Section 8. No Redemption. The Series A Junior Participating Preferred
Shares shall not be redeemable.
Section 9. Ranking. The Series A Junior Participating Preferred Shares
shall rank junior to all other series of the Corporation's Preferred
Shares as to the payment of dividends and the distribution of assets,
unless the terms of any such series shall provide otherwise.
Section 10. Amendment. The Restated Articles of Incorporation of the
Corporation and this Certificate of Determination shall not be
amended, nor shall any other Certificate of Determination be issued or
amended, as the case may be, so as to materially and adversely alter
or change the powers, preferences or special rights of the Series A
Junior Participating Preferred Shares without the affirmative vote of
the holders of two-thirds (2/3) or more of the outstanding Series A
Junior Participating Preferred Shares, voting separately as a class.

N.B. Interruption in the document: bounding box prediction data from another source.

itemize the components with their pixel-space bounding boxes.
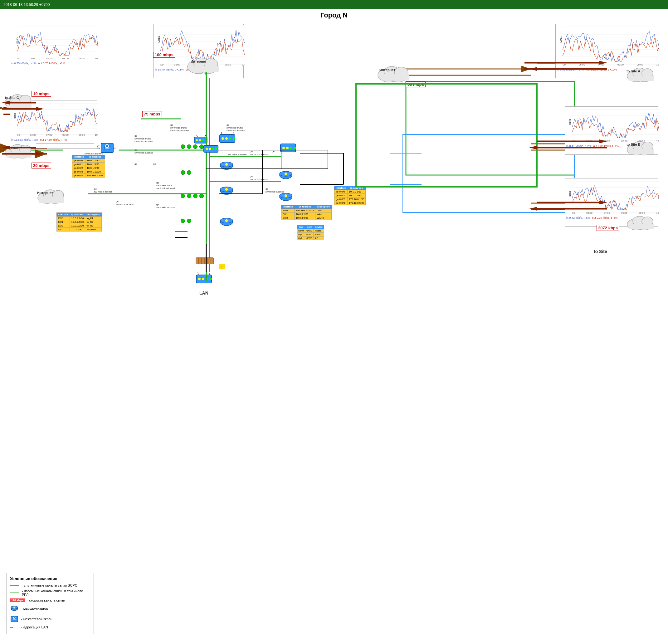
bw-label-moskva: 20 mbps	[31, 163, 51, 168]
legend-line-ground	[10, 593, 19, 593]
svg-point-67	[199, 139, 201, 141]
svg-point-68	[202, 139, 204, 141]
network-node-1	[181, 144, 185, 149]
svg-point-134	[293, 147, 296, 149]
network-node-4	[199, 144, 204, 149]
main-container: 2018-06-13 13:58:29 +0700 Город N	[0, 0, 668, 644]
svg-point-132	[286, 147, 289, 149]
legend-item-ground: - наземные каналы связи, в том числе РРЛ	[10, 589, 90, 597]
chart-mid-left-legend-out: out 17.80 kbit/s, t -7%	[40, 138, 67, 141]
svg-point-169	[209, 278, 212, 280]
cloud-moskva: Москва	[2, 141, 36, 159]
table-interface-4: Interfaceip addressdescription E0/0192.1…	[281, 205, 332, 220]
chart-mid-right-top-legend-out: out 0.38 kbit/s, t -1%	[593, 144, 619, 148]
svg-point-73	[209, 148, 211, 150]
svg-marker-93	[36, 152, 44, 156]
legend-lan-dash: —	[10, 625, 19, 629]
svg-point-154	[285, 194, 287, 197]
svg-point-131	[282, 147, 285, 149]
chart-top-right-legend-in: in 6.95 MBit/s, t +57%	[557, 68, 584, 71]
chart-top-right-ylabel: MBit/s	[560, 35, 563, 43]
chart-top-left: MBit/s in 0.75 MBit/s, t -1% out 0.70 MB…	[10, 24, 97, 72]
table-interface-3: Interfaceip address ge-0/0/010.1.1.1/30 …	[334, 186, 366, 205]
router-center-4	[278, 190, 293, 204]
svg-line-70	[197, 135, 197, 137]
svg-point-133	[290, 147, 292, 149]
lan-address-label: г	[219, 264, 225, 269]
network-node-11	[181, 219, 185, 223]
bw-label-50: 50 mbps	[406, 81, 426, 87]
cloud-internet-top: Интернет	[184, 53, 225, 75]
svg-point-167	[202, 278, 204, 280]
svg-point-150	[225, 188, 228, 190]
svg-line-170	[198, 272, 198, 275]
svg-rect-34	[381, 74, 409, 80]
sw-label-17: gesw mode access	[156, 203, 175, 209]
cloud-internet-left: Интернет	[35, 186, 69, 205]
svg-point-146	[285, 172, 287, 175]
network-node-10	[199, 194, 204, 198]
legend-text-router: - маршрутизатор	[21, 607, 48, 610]
sw-label-4: gesw mode trunksw trunk allowed	[227, 124, 245, 132]
legend-line-satellite	[10, 585, 19, 586]
svg-rect-39	[6, 102, 31, 108]
network-node-2	[187, 144, 191, 149]
svg-marker-107	[529, 207, 537, 211]
cloud-site-b-upper: to Site B	[624, 138, 658, 156]
network-node-6	[187, 170, 191, 175]
legend-text-satellite: - спутниковые каналы связи SCPC	[22, 583, 77, 587]
to-site-label: to Site	[594, 249, 607, 254]
svg-rect-59	[629, 149, 654, 154]
svg-point-175	[13, 607, 15, 609]
chart-top-left-legend: in 0.75 MBit/s, t -1% out 0.70 MBit/s, t…	[11, 62, 95, 65]
legend-router-icon	[10, 604, 19, 613]
svg-rect-18	[403, 135, 574, 213]
svg-rect-95	[356, 84, 537, 187]
legend-text-ground: - наземные каналы связи, в том числе РРЛ	[22, 589, 90, 597]
chart-mid-left-ylabel: kbit/s	[13, 113, 16, 119]
legend-text-firewall: - межсетевой экран	[21, 617, 52, 621]
svg-point-168	[206, 278, 208, 280]
firewall-1	[100, 142, 114, 155]
lan-label: LAN	[199, 291, 209, 295]
svg-point-125	[225, 137, 228, 140]
sw-label-11: gesw mode trunksw trunk allowed	[156, 181, 175, 190]
chart-mid-right-top-legend-in: in 0.41 MBit/s, t -2%	[566, 144, 592, 148]
cloud-3072	[624, 213, 658, 231]
chart-mid-right-top-ylabel: kbit/s	[568, 119, 571, 125]
network-node-8	[187, 194, 191, 198]
svg-point-126	[229, 137, 231, 140]
chart-top-right-legend-out: out 11.03 MBit/s, t +12%	[586, 68, 617, 71]
router-center-2	[278, 169, 293, 182]
sw-label-14: ge	[272, 150, 275, 153]
svg-line-171	[209, 272, 210, 275]
svg-point-74	[212, 148, 214, 150]
svg-rect-6	[406, 81, 574, 175]
router-main-right	[279, 141, 297, 155]
bw-label-75: 75 mbps	[142, 111, 162, 117]
legend-firewall-icon	[10, 615, 19, 624]
chart-mid-right-bottom-ylabel: kbit/s	[568, 190, 571, 197]
table-interface-2: Interfaceip addressdescription E0/010.0.…	[57, 213, 102, 231]
network-diagram-svg	[0, 0, 668, 644]
bw-label-internet-top: 100 mbps	[153, 52, 175, 58]
legend-text-bw: - скорость канала связи	[27, 598, 65, 602]
router-main-left	[219, 132, 236, 146]
chart-mid-right-bottom-legend-out: out 0.37 kbit/s, t -3%	[592, 216, 618, 219]
svg-point-142	[225, 163, 228, 166]
cloud-site-a: to Site A	[624, 64, 658, 83]
network-node-3	[193, 144, 197, 149]
network-node-5	[181, 170, 185, 175]
svg-rect-29	[191, 66, 219, 72]
window-title: 2018-06-13 13:58:29 +0700	[3, 2, 50, 7]
switch-lan	[195, 256, 214, 266]
sw-label-8: ge	[153, 163, 156, 165]
legend-bw-box: 128 kbps	[10, 598, 25, 602]
chart-top-left-legend-in: in 0.75 MBit/s, t -1%	[11, 62, 36, 65]
legend-box: Условные обозначения - спутниковые канал…	[6, 573, 94, 634]
legend-title: Условные обозначения	[10, 576, 90, 581]
legend-item-router: - маршрутизатор	[10, 604, 90, 613]
sw-label-10: gesw mode access	[116, 200, 134, 205]
sw-label-2: gesw mode trunksw trunk allowed	[135, 135, 153, 143]
svg-point-124	[222, 137, 224, 140]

Section 11. Fractional Shares. Series A Junior Participating Preferred
Shares may be issued in fractions of a share which shall entitle the
holder, in proportion to such holder's fractional shares, to exercise
voting rights, receive dividends, participate in distributions and to
have the benefit of all other rights of holders of Series A Junior
Participating Preferred Shares.
SEVENTH: That the amount of said capital stock which has been
actually subscribed is one hundred and thirty-five thousand Dollars
and the following are the names of the persons by whom the same has
been subscribed, and the amount subscribed by each of them, to wit:
NAMES OF SUBSCRIBERS NO. OF SHARES AMOUNT
W. S. Bartlett 50 $ 5,000.00
W. S. Bartlett, Trustee 10 1,000.00
Hiram Mabury
by W.S. Bartlett, his agent 100 10,000.00
M. M. Crookshank 30 3,000.00
C. W. Humphreys 20 2,000.00
Thos. McKeever 10 1,000.00
Victor Montgomery 30 3,000.00
Bank of America,
by Geo. H. Stewart, Cash 50 5,000.00
Frank A. Gibson 22 2,200.00
Mrs. Mary E. Fox 75 7,500.00
C. E. DeCamp 30 3,000.00
Fred 'k Stephens 20 2,000.00
C. W. Wilcox 10 1,000.00
Geo. W. Minter 20 2,000.00
C. F. Mansur 5 500.00
Joseph Yoch 20 2,000.00
The First National Bank of
Santa Ana, Cal., by J. A.
Turner, Cash 10 1,000.00
H. J. Blee 5 500.00
J. F. Kendall 5 500.00
H. K. Snow 10 1,000.00
A. Guy Smith 10 1,000.00
Bank of Anaheim, by W. S.
Bartlett, its Pres. 10 1,000.00
James McFadden 30 3,000.00
O. F. Brant 140 14,000.00
F. G. Smythe 10 1,000.00
C. H. Parker 184 18,400.00
Geo. Taylor 10 1,000.00
C. E. Parker 428 42,800.00
A. B. Harris 96 9,600.00
EIGHTH: The Corporation elects to be governed by all of the
provisions of the California General Corporation Law of 1977 not
otherwise applicable to it under Chapter 23 thereof.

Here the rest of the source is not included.